Rafael Soriano, despite never quite looking like he wants to be on the mound, is a proven back-end of the bullpen guy and as a former (and possibly future) closer, he is up to the task should Robertson need a little more time.
This brings us to Joba Chamberlain. And what do you say? He should have kept his excitement to tweeting overly enthusiastically about the NY Rangers and stayed out of the kid’s playground? Recovering from Tommy John ahead of most time-tables and expectations, and really being counted on to take his place in the 7th inning, Joba severely injured himself this week. His season is done before it got started; in fact his career may be in jeopardy after an open dislocation of his ankle (that means the bone came through the skin; he lost so much blood his life was considered in jeopardy, too) while playing with his son, Karter (I blame Roger Clemens for these pitchers’ kids names starting with “K”) on a trampoline. Prayers go out to Joba as he faces another long road of recovery. One thing is known: we won’t be seeing him in the Yankee bullpen in 2012.

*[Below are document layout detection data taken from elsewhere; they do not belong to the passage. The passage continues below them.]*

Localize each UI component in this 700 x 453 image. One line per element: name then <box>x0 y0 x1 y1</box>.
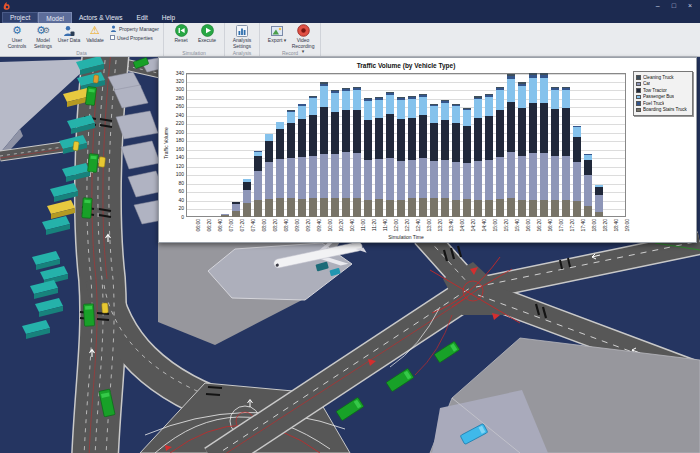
bar-segment <box>375 199 383 217</box>
bar-segment <box>309 115 317 155</box>
bar-segment <box>419 198 427 217</box>
x-tick-label: 18:00 <box>582 218 593 235</box>
bar-segment <box>342 198 350 217</box>
chevron-down-icon: ▾ <box>284 37 287 43</box>
export-button[interactable]: Export ▾ <box>265 24 289 44</box>
bar-segment <box>243 203 251 217</box>
stacked-bar <box>474 96 482 217</box>
tab-model[interactable]: Model <box>38 12 72 23</box>
used-properties-checkbox[interactable]: Used Properties <box>110 33 159 42</box>
legend-label: Car <box>643 81 650 86</box>
analysis-settings-button[interactable]: Analysis Settings <box>230 24 254 49</box>
gears-icon: ⚙⚙ <box>36 24 50 37</box>
bar-segment <box>562 156 570 200</box>
bar-segment <box>386 95 394 114</box>
tab-help[interactable]: Help <box>155 12 182 23</box>
bar-segment <box>551 109 559 156</box>
maximize-button[interactable]: □ <box>672 2 676 9</box>
bar-segment <box>342 91 350 110</box>
bar-segment <box>452 106 460 123</box>
bar-segment <box>331 198 339 217</box>
bar-segment <box>529 103 537 153</box>
bar-segment <box>386 114 394 158</box>
property-manager-button[interactable]: Property Manager <box>110 24 159 33</box>
bar-segment <box>353 110 361 153</box>
bar-segment <box>254 156 262 171</box>
bar-segment <box>507 79 515 102</box>
bar-segment <box>254 200 262 217</box>
tab-edit[interactable]: Edit <box>130 12 155 23</box>
tab-actors-views[interactable]: Actors & Views <box>72 12 130 23</box>
x-tick-label: 14:40 <box>472 218 483 235</box>
stacked-bar <box>309 96 317 217</box>
x-tick-label: 09:20 <box>296 218 307 235</box>
y-tick-label: 300 <box>170 87 184 92</box>
y-tick-label: 240 <box>170 113 184 118</box>
bar-segment <box>320 86 328 108</box>
x-tick-label: 12:40 <box>406 218 417 235</box>
bar-segment <box>584 206 592 217</box>
stacked-bar <box>254 151 262 217</box>
bar-segment <box>485 97 493 116</box>
tab-project[interactable]: Project <box>2 12 38 23</box>
bar-segment <box>595 195 603 212</box>
minimize-button[interactable]: – <box>656 2 660 9</box>
bar-segment <box>408 160 416 198</box>
x-tick-label: 16:20 <box>527 218 538 235</box>
stacked-bar <box>232 202 240 217</box>
legend-swatch <box>636 108 641 113</box>
bar-segment <box>386 158 394 200</box>
bar-segment <box>408 99 416 118</box>
execute-button[interactable]: Execute <box>195 24 219 44</box>
image-icon <box>271 24 283 37</box>
bar-segment <box>419 97 427 116</box>
stacked-bar <box>419 94 427 217</box>
bar-segment <box>595 187 603 195</box>
stacked-bar <box>430 104 438 217</box>
x-tick-label: 11:40 <box>373 218 384 235</box>
legend-swatch <box>636 101 641 106</box>
bar-segment <box>309 156 317 198</box>
gear-icon: ⚙ <box>12 24 22 37</box>
x-tick-label: 13:20 <box>428 218 439 235</box>
bar-segment <box>430 198 438 217</box>
bar-segment <box>562 108 570 155</box>
traffic-volume-chart-window[interactable]: Traffic Volume (by Vehicle Type) Traffic… <box>158 57 697 243</box>
x-tick-label: 16:40 <box>538 218 549 235</box>
title-bar[interactable]: – □ × <box>0 0 700 11</box>
legend-swatch <box>636 75 641 80</box>
bar-segment <box>375 118 383 159</box>
bar-segment <box>309 198 317 217</box>
x-tick-label: 11:20 <box>362 218 373 235</box>
user-controls-button[interactable]: ⚙ User Controls <box>5 24 29 49</box>
bar-segment <box>298 157 306 199</box>
x-tick-label: 10:20 <box>329 218 340 235</box>
bar-segment <box>287 158 295 198</box>
bar-segment <box>573 162 581 201</box>
bar-segment <box>518 86 526 108</box>
x-tick-label: 18:40 <box>604 218 615 235</box>
y-axis-title: Traffic Volume <box>163 113 169 173</box>
stacked-bar <box>298 104 306 217</box>
bar-segment <box>430 161 438 198</box>
stacked-bar <box>507 74 515 217</box>
reset-button[interactable]: Reset <box>169 24 193 44</box>
chart-title: Traffic Volume (by Vehicle Type) <box>186 62 626 69</box>
bar-segment <box>518 108 526 156</box>
play-icon <box>201 24 214 37</box>
stacked-bar <box>496 87 504 217</box>
x-tick-label: 13:00 <box>417 218 428 235</box>
bar-segment <box>551 200 559 217</box>
validate-button[interactable]: ⚠ Validate <box>83 24 107 44</box>
stacked-bar <box>408 96 416 217</box>
x-tick-label: 07:20 <box>230 218 241 235</box>
x-tick-label: 09:00 <box>285 218 296 235</box>
bar-segment <box>474 161 482 201</box>
bar-segment <box>540 200 548 217</box>
user-data-button[interactable]: User Data <box>57 24 81 44</box>
user-database-icon <box>63 24 75 37</box>
model-settings-button[interactable]: ⚙⚙ Model Settings <box>31 24 55 49</box>
close-button[interactable]: × <box>688 2 692 9</box>
x-tick-label: 12:00 <box>384 218 395 235</box>
stacked-bar <box>562 87 570 217</box>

The only “winner” in this debacle is David Aardsma, who outside of being the first guy in the Baseball Almanac is the most likely to take Joba’s job. Recovering from surgery, the Yanks took a flier on him ($500K plus incentives for 2012 with a club option for next season) although he probably won’t be available until after this year’s all-star break; his recovery about a month behind Joba’s Tommy John surgery. But, in Aardsma, should he return to form, we’re talking about a guy who had nearly 70 saves 2009-2010.
I can’t close my thoughts on the 2012 New York Yankee bullpen without a few more words on the greatest closer the game will ever see. Mariano Rivera has said that he has made up his mind regarding his eventual retirement. And while I believe him to be a man of his word, the return of Andy Pettitte can only make more real the feeling of leaving too soon as opposed to too late. Mo is still Mo and seeing him throw nothing but more scoreless innings this spring (like most springs, summers and falls) has done nothing to indicate that his skills are eroding. But we don’t have to worry about who “replaces” Mo in 2012. This season the Yankee bullpen, as it has since 1997, will be anchored by Mariano Rivera and with him there, that makes the pen one of the best in the game again this year.